PROBLEM REQUIREMENTS: Reproduce the entries word for word, and omit any picture you find in them.
DATA FOR ANALYSIS below:
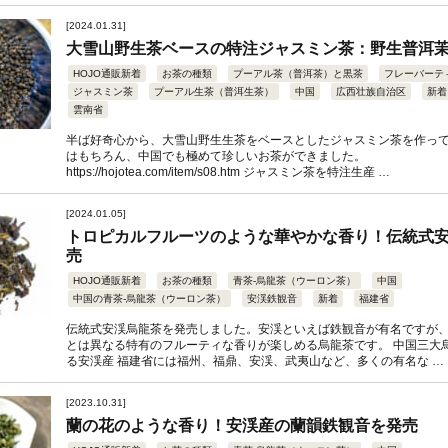
[2024.01.31]
大雪山野生茶ベースの特注ジャスミン茶：野生普洱
HOJO通販新着
お茶の種類
プーアル茶（普洱茶）と黒茶
フレーバーテ
ジャスミン茶
プーアル生茶（普洱生茶）
中国
広西壮族自治区
新着
雲南省
半ば好奇心から、大雪山野生生茶をベースとしたジャスミン茶を作って
はもちろん、中国でも極めて珍しいお茶ができました。
https://hojotea.com/item/s08.htm ジャスミン茶を特注生産 …
[2024.01.05]
トロピカルフルーツのような華やかな香り！伝統式
売
HOJO通販新着
お茶の種類
青茶-烏龍茶（ウーロン茶）
中国
中国の青茶-烏龍茶（ウーロン茶）
安渓鉄観音
新着
福建省
伝統式安渓烏龍茶を発売しました。安渓といえば鉄観音が有名ですが
とは異なる特有のフルーティな香りが楽しめる烏龍茶です。 中国三大
る安渓産 福建省には福州、福鼎、安渓、武夷山など、多くの有名な …
[2023.10.31]
蘭の花のような香り！安渓産の蘭韻鉄観音を発売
End of DATA FOR ANALYSIS.
ANSWER AREA:
[2024.01.31]
大雪山野生茶ベースの特注ジャスミン茶：野生普洱
HOJO通販新着
お茶の種類
プーアル茶（普洱茶）と黒茶
フレーバーテ
ジャスミン茶
プーアル生茶（普洱生茶）
中国
広西壮族自治区
新着
雲南省
半ば好奇心から、大雪山野生生茶をベースとしたジャスミン茶を作って
はもちろん、中国でも極めて珍しいお茶ができました。
https://hojotea.com/item/s08.htm ジャスミン茶を特注生産 …
[2024.01.05]
トロピカルフルーツのような華やかな香り！伝統式
売
HOJO通販新着
お茶の種類
青茶-烏龍茶（ウーロン茶）
中国
中国の青茶-烏龍茶（ウーロン茶）
安渓鉄観音
新着
福建省
伝統式安渓烏龍茶を発売しました。安渓といえば鉄観音が有名ですが
とは異なる特有のフルーティな香りが楽しめる烏龍茶です。 中国三大
る安渓産 福建省には福州、福鼎、安渓、武夷山など、多くの有名な …
[2023.10.31]
蘭の花のような香り！安渓産の蘭韻鉄観音を発売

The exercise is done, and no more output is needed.